Apple Pay on the web requires that all participating websites register with Apple. After the domain is registered, domain name validation is performed only after Apple issues a TLS client certificate. Websites supporting Apple Pay are required to serve their content over HTTPS. For each payment transaction, websites need to obtain a secure and unique merchant session with an Apple server using the Apple-issued TLS client certificate. Merchant session data is signed by Apple. After a merchant session signature is verified, a website may query whether the user has an Apple Pay–capable device and whether they have a credit, debit or prepaid card activated on the device. No other details are shared. If the user doesn’t want to share this information, they can disable Apple Pay queries in Safari privacy settings on iPhone, iPad and Mac devices.

After a merchant session is validated, all privacy and security measures are the same as when a user pays within an app.
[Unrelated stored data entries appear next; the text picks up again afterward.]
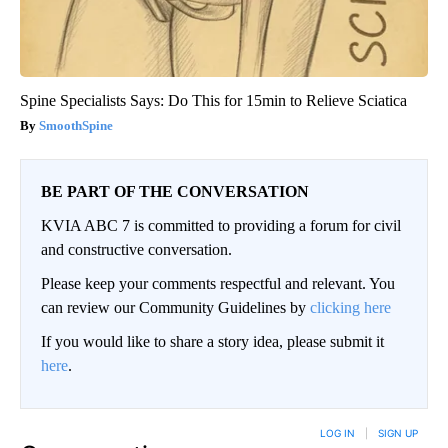
Spine Specialists Says: Do This for 15min to Relieve Sciatica
SmoothSpine
BE PART OF THE CONVERSATION
KVIA ABC 7 is committed to providing a forum for civil
and constructive conversation.
Please keep your comments respectful and relevant. You
can review our Community Guidelines by
clicking here
If you would like to share a story idea, please submit it
here
.
LOG IN
|
SIGN UP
If the user is transmitting payment-related information from a Mac to an iPhone or Apple Watch, Apple Pay Handoff uses the end-to-end encrypted Apple Identity Service (IDS) protocol to transmit payment-related information between the user’s Mac and the authorising device. The IDS client on Mac uses the user’s device keys to perform encryption so no other device can decrypt this information, and the keys aren’t available to Apple. Device discovery for Apple Pay Handoff contains the type and unique identifier of the user’s credit cards along with some metadata. The Device Account Number of the user’s card isn’t shared, and it continues to remain stored securely on the user’s iPhone or Apple Watch. Apple also securely transfers the user’s recently used contact, shipping and billing addresses over iCloud Keychain.

After the user authorises a payment using Face ID, Touch ID, a passcode or double-clicking the side button on Apple Watch, a payment token — uniquely encrypted to each website’s merchant certificate — is securely transmitted from the user’s iPhone or Apple Watch to their Mac and then delivered to the merchant’s website.

Only devices in proximity to each other may request and complete payment. Proximity is determined through Bluetooth Low Energy (BLE) advertisements.

Automatic payments and Merchant Tokens

In iOS 16 or later, apps and websites that offer Apple Pay can take advantage of Apple Pay merchant tokens that enable secure payments consistently across a user’s devices. The updated Apple Pay payment sheet in iOS 16 also optimises pre-authorised payment experiences. New transaction types in the Apple Pay API allow app and website developers to fine-tune the payment sheet experience for subscriptions, recurring bills, instalment payments and automatic reloads of card balances.

Merchant tokens are not device-specific, and therefore allow for continuity of recurring payments if the user removes a payment card from the device.

Payments to multiple merchants

In iOS 16 or later, Apple Pay includes the ability to specify purchase amounts for multiple merchants within a single Apple Pay payment sheet. This allows the flexibility to let customers make a bundled purchase, such as a travel package with flight, rental car and hotel, then send payments to individual merchants.